On Saturday evening, I attended the opening concert of the 2010-2011 season of the Memphis Symphony Orchestra. This evening was made additionally more exciting given that it also marked the beginning of Maestro Mei-Ann Chen's tenure as music director. Given my personal feelings about the city of Memphis in general, I was pleasantly surprised to leave the concert with an optimistic view of the future of classical music in Memphis.
The program featured staples of the Russian repertoire: Shostakovich's Festive Overture, Op. 96; the well-known First Piano Concerto of Tchaikovsky; and the Scheherazade Symphonic Suite, Op. 35, by Rimsky-Korsakov. The music programmed was a fitting opening for what appears to be an exciting and well-rounded season of literature for the Symphony. Dr. Chen appears to be confident in the ability of our players, made evident by the demanding repertoire scheduled. In her introductory remarks, Chen stated that it was her goal to see MSO become the finest orchestra in the region during her tenure; based upon the musical sensitivity and excellent sounds she elicited from her players on Saturday, I believe she is just the woman for the job.
The entire program was glorious, but the Rimsky-Korsakov simply took my breath away. I especially enjoyed the exquisite solo passages played by Concertmaster Susanna Perry Gilmore as well as those from Jennifer Rhodes, principal bassoon, and Scott Moore, principal trumpet. The commitment to musical excellence demonstrated by these three players in these incredibly demanding passages renewed my hope and faith in our Memphis Symphony.
Rarely will one attend a performance where they enjoy everything. Saturday evening's concert was no exception. While I applaud MSO's commitment to developing young musicians, I hope that my ears are never again assaulted by the overpowering sounds of a high school marching band playing in the aisles of the Cannon Center. Don't misunderstand -- the sound was quite good and I would have appreciated it in a setting designed for such loud decibels. In the current setting, however, the playing was physically painful. Based upon the body language of others in the hall, I am not alone in this opinion. Many audience members -- both in the balconies and on the main floor -- and members of the orchestra could be seen with their hands covering their ears in a vain attempt to muffle the sound. There must be a compromise; as a patron, I want to be supportive of the arts in our area schools, but not at the detriment of my hearing.
As far as the Orchestra itself, my only complaint was with the woodwind section. Throughout the evening, I felt as though some members of the section were struggling to play at the new level that Ms. Chen is introducing. I realize that we all have performances when we are simply not at our best.
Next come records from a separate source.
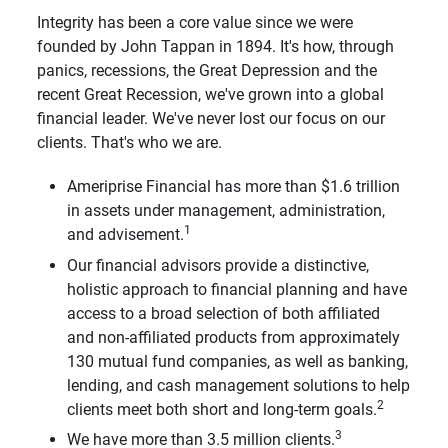
Integrity has been a core value since we were
founded by John Tappan in 1894. It's how, through
panics, recessions, the Great Depression and the
recent Great Recession, we've grown into a global
financial leader. We've never lost our focus on our
clients. That's who we are.
Ameriprise Financial has more than $1.6 trillion
in assets under management, administration,
1
and advisement.
Our financial advisors provide a distinctive,
holistic approach to financial planning and have
access to a broad selection of both affiliated
and non-affiliated products from approximately
130 mutual fund companies, as well as banking,
lending, and cash management solutions to help
2
clients meet both short and long-term goals.
3
We have more than 3.5 million clients.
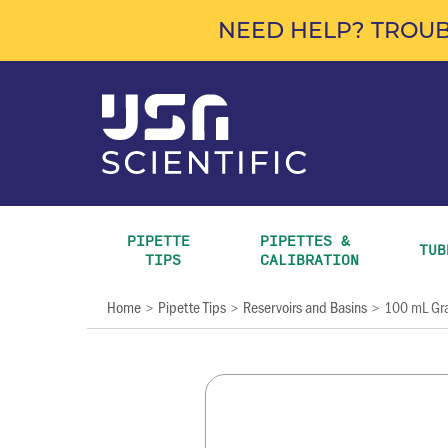
NEED HELP? TROUB
PIPETTE 
PIPETTES & 
TUB
TIPS
CALIBRATION
Home
Pipette Tips
Reservoirs and Basins
100 mL Gra
>
>
>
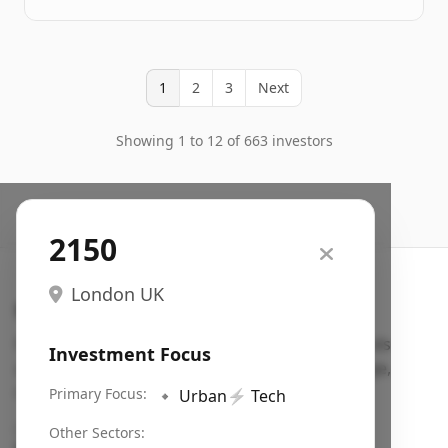
1
2
3
Next
Showing 1 to 12 of 663 investors
2150
London UK
Search VC
Fundraising database for founders: find VC funds
Investment Focus
actively investing in startups in your sector, stage,
region, etc.
Primary Focus:
🔹
Urban
⚡
Tech
Pitch deck examples (1,400+)
→
Other Sectors:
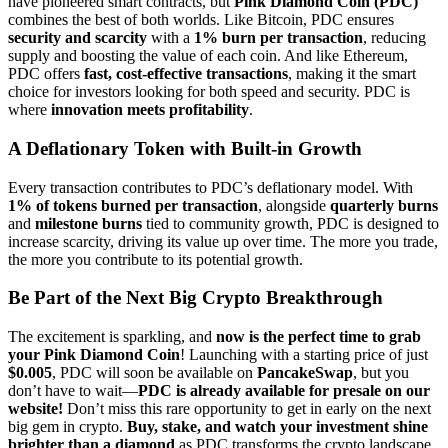
have pioneered smart contracts, but
Pink Diamond Coin (PDC)
combines the best of both worlds. Like Bitcoin, PDC ensures
security and scarcity
with a
1% burn per transaction
, reducing
supply and boosting the value of each coin. And like Ethereum,
PDC offers
fast, cost-effective transactions
, making it the smart
choice for investors looking for both speed and security. PDC is
where
innovation meets profitability
.
A Deflationary Token with Built-in Growth
Every transaction contributes to PDC’s deflationary model. With
1% of tokens burned per transaction
, alongside
quarterly burns
and
milestone burns
tied to community growth, PDC is designed to
increase scarcity, driving its value up over time. The more you trade,
the more you contribute to its potential growth.
Be Part of the Next Big Crypto Breakthrough
The excitement is sparkling, and
now is the perfect time to grab
your Pink Diamond Coin
! Launching with a starting price of just
$0.005
, PDC will soon be available on
PancakeSwap
, but you
don’t have to wait—
PDC is already available for presale on our
website!
Don’t miss this rare opportunity to get in early on the next
big gem in crypto.
Buy, stake, and watch your investment shine
brighter than a diamond
as PDC transforms the crypto landscape.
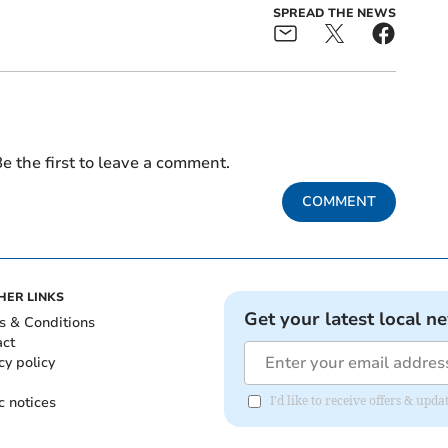
SPREAD THE NEWS
e the first to leave a comment.
COMMENT
HER LINKS
Get your latest local n
s & Conditions
act
cy policy
c notices
I'd like to receive offers & u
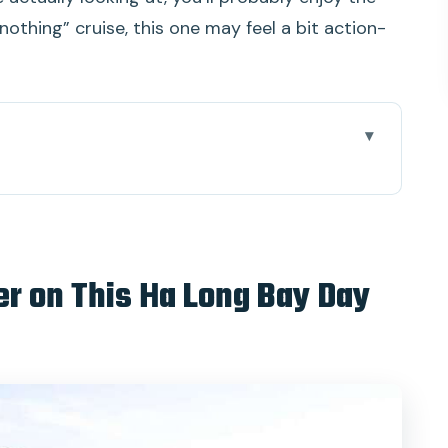
 nothing” cruise, this one may feel a bit action-
 Ha Long Bay Day Trip
rning ride and pearl stop
he turquoise water experience feels worth it
er on This Ha Long Bay Day
d how to enjoy it
 time in a famous spot
k your view timing
 and an easy finish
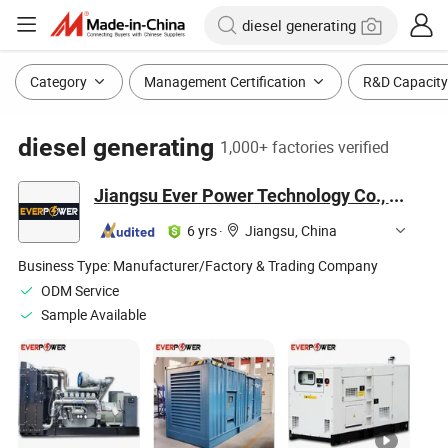
Category
Management Certification
R&D Capacity
diesel generating
1,000+ factories verified
Jiangsu Ever Power Technology Co., Ltd.
6 yrs
·
Jiangsu, China
Business Type:
Manufacturer/Factory & Trading Company
ODM Service
Sample Available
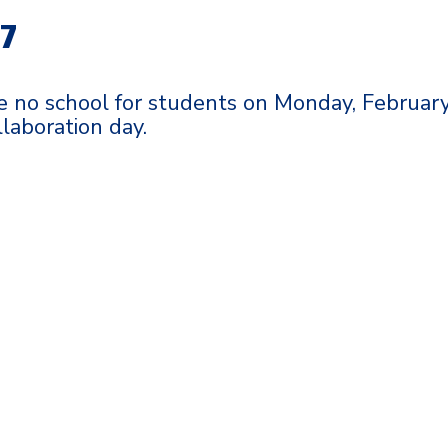
17
e no school for students on Monday, Februar
ollaboration day.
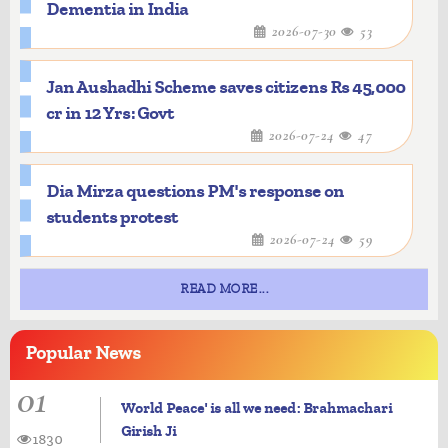
Dementia in India
2026-07-30
53
Jan Aushadhi Scheme saves citizens Rs 45,000
cr in 12 Yrs: Govt
2026-07-24
47
Dia Mirza questions PM's response on
students protest
2026-07-24
59
READ MORE...
Popular
News
01
World Peace' is all we need: Brahmachari
Girish Ji
1830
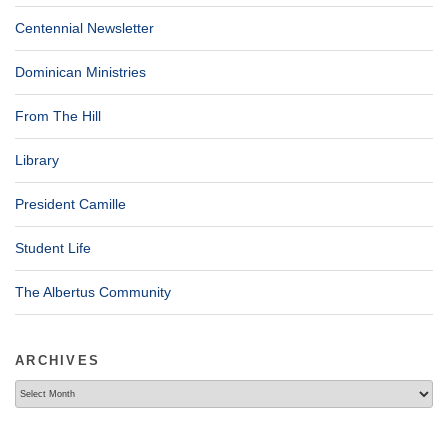
Centennial Newsletter
Dominican Ministries
From The Hill
Library
President Camille
Student Life
The Albertus Community
ARCHIVES
Archives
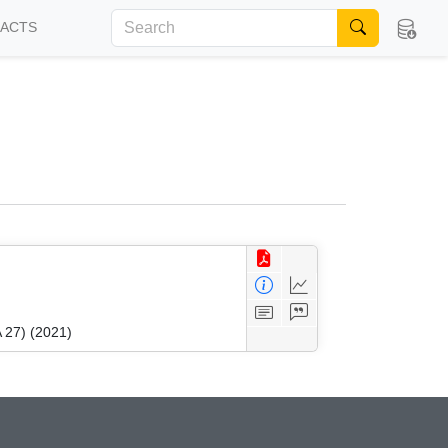
FACTS
 27) (2021)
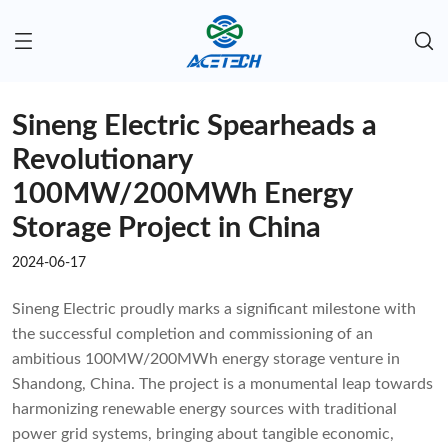
Sineng Electric Spearheads a
Revolutionary
100MW/200MWh Energy
Storage Project in China
2024-06-17
Sineng Electric proudly marks a significant milestone with
the successful completion and commissioning of an
ambitious 100MW/200MWh energy storage venture in
Shandong, China. The project is a monumental leap towards
harmonizing renewable energy sources with traditional
power grid systems, bringing about tangible economic,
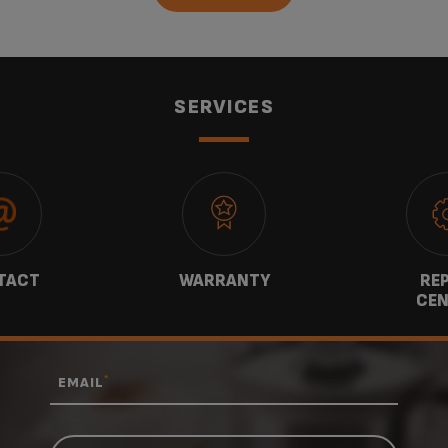
SERVICES
TACT
WARRANTY
REP
CEN
*
EMAIL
In keeping with that maxim, I will reserve my judgment until I listen further to their performances in the future. I am certain of this one thing -- Mei-Ann Chen is a gifted woman with a clear goal in mind for the Memphis Symphony Orchestra. She will bring the best out of all of her musicians, but I have a feeling she will not hesitate to make personnel changes as she deems necessary.
I am looking forward to hearing about the next concert on October 16-17, 2010. I am thrilled that my dear friend and fellow Pepperdine alumnus, Jessica Rivera, will be the featured soloist on the Barber Knoxville: Summer of 1915. On the other hand, I am upset that I will miss the performance due to another engagement that weekend on the left coast.